When we moved back to Germany from the UK four years ago with two small daughters in tow, I decided that for their sake I had to commit to the culture so that they would fit in and find their place in it. I suspect we are still regarded as those weird foreigners by many, but I like to believe that I have made a staunch effort to assimilate. For example, I always speak German, even to people who detect my accent and immediately start speaking English to me. It becomes somewhat competitive – who’s going to give in first – and l’d like it on the record that I always win, even with people whose English is better than my German. I’m determined that way. And extra points are given if the interlocutor then starts speaking Dialekt. That’s when I know I’m really good – even if I can’t actually understand them.
Other ways that I and my family fit in are:
- I bake cheesecake
- We now call fairy cakes “muffins”
- My children immediately take their shoes off on entering any home
- We eat “hot” at lunchtime
- I shop at cheap no-name brand supermarkets, proudly
- We recycle
- We invite guests for coffee and cake on a Sunday afternoon and then we go for a walk afterwards
- We don’t get hot under the collar if we are ignored by a waitperson in a restaurant, because we know we will finally be served. For this, we feel no guilt in tipping small.
- We respect society’s quiet times. Most of the time.
- I get very shirty if someone queue-jumps. I had an altercation with a teenager who tried to butt in front of me while I was queuing for popcorn with my kids at the movies. I told him he was not a special human being and he needed to get in line like everyone else. Luckily German teenagers still appear to respect their elders.
- Oh, and I reprimand other people’s children. Even if they are taller than me.
- I have become a lot more frank
Here are the many ways in which I still don’t fit in:
- I don’t like lace curtains. Our cleaner, the divine Frau M, was so appalled at our lack that she provided lace curtains and a rail for the kitchen. Having already received very ugly angels, egg-yolk yellow bedlinen, heart-shaped vases, and plastic flowers as gifts from her, I had to draw the line at the lace curtains so I frankly but politely told her, “They are not to my taste”. She was deeply saddened.
- I find public spitting disgusting. This seems to be the preserve of teenagers and a certain kind of man, but nevertheless it happens a lot. When one of my children spat recently as a sign of disapproval for some parental ordinance, she was firmly reprimanded and placed on the Naughty Step – for rather a long time.
- I don’t eat or buy Leberwurst
- However, we do eat Marmite. Lily’s teacher is on a health food drive at the moment, and she questioned the appearance of something dark and chocolate-looking on my girl’s sandwiches. I had to write a note the next day saying, “Marmite is very healthy. It is made of vegetables!”
- I don’t wear slippers or Hausschuhe in my own home, but will offer to remove my outdoor shoes in someone else’s home
- I wear an excessive amount of jewellery (usually three rings, a necklace and earrings – all at the same time!)
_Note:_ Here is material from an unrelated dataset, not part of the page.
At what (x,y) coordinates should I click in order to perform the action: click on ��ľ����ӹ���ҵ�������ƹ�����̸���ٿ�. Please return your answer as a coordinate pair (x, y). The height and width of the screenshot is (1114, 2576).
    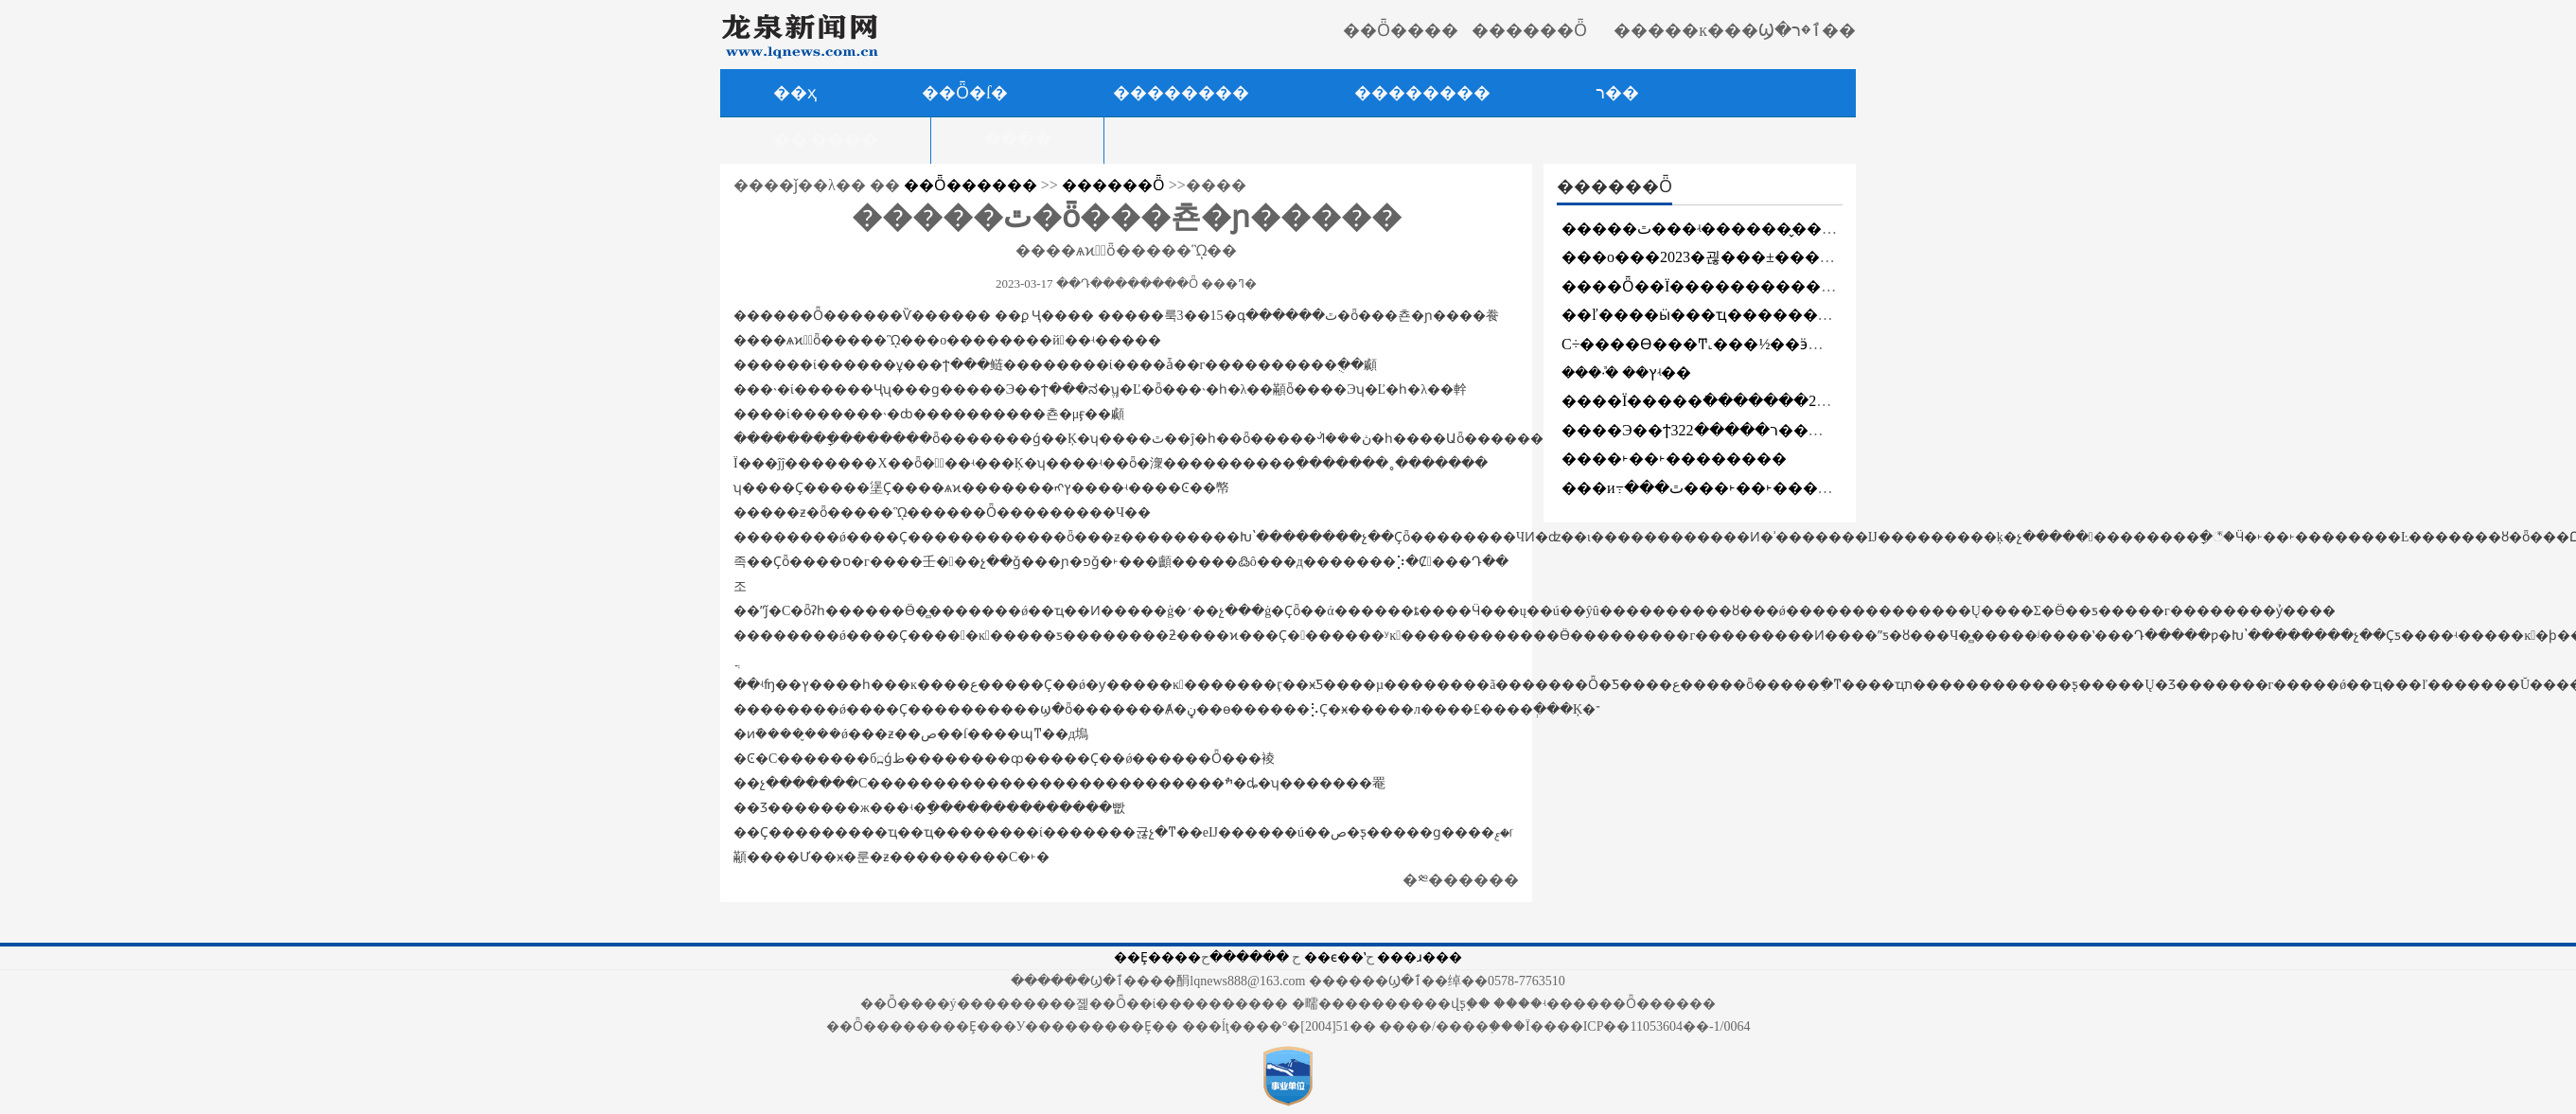
    Looking at the image, I should click on (1776, 315).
- I will never give in to any inclination to get a tattoo, no matter how much Weizenbier I have drunk
- I think pale skin is more attractive than orange skin
- I do not jump queues
- I am not a confident bike-rider and probably will never be. The chances of Ollie being transported in a baby-trailer or bike-seat are very slim. I am well aware that I am depriving my son of a formative German baby bike experience.
- I still find it odd that my neighbours, who are the same age as my parents, call me “Frau Otter”
- I have no fear of my circulation collapsing or of being killed by a draught
Maybe it takes a lifetime to become a real German. Perhaps I never will, or perhaps I won’t stay here long enough to find out.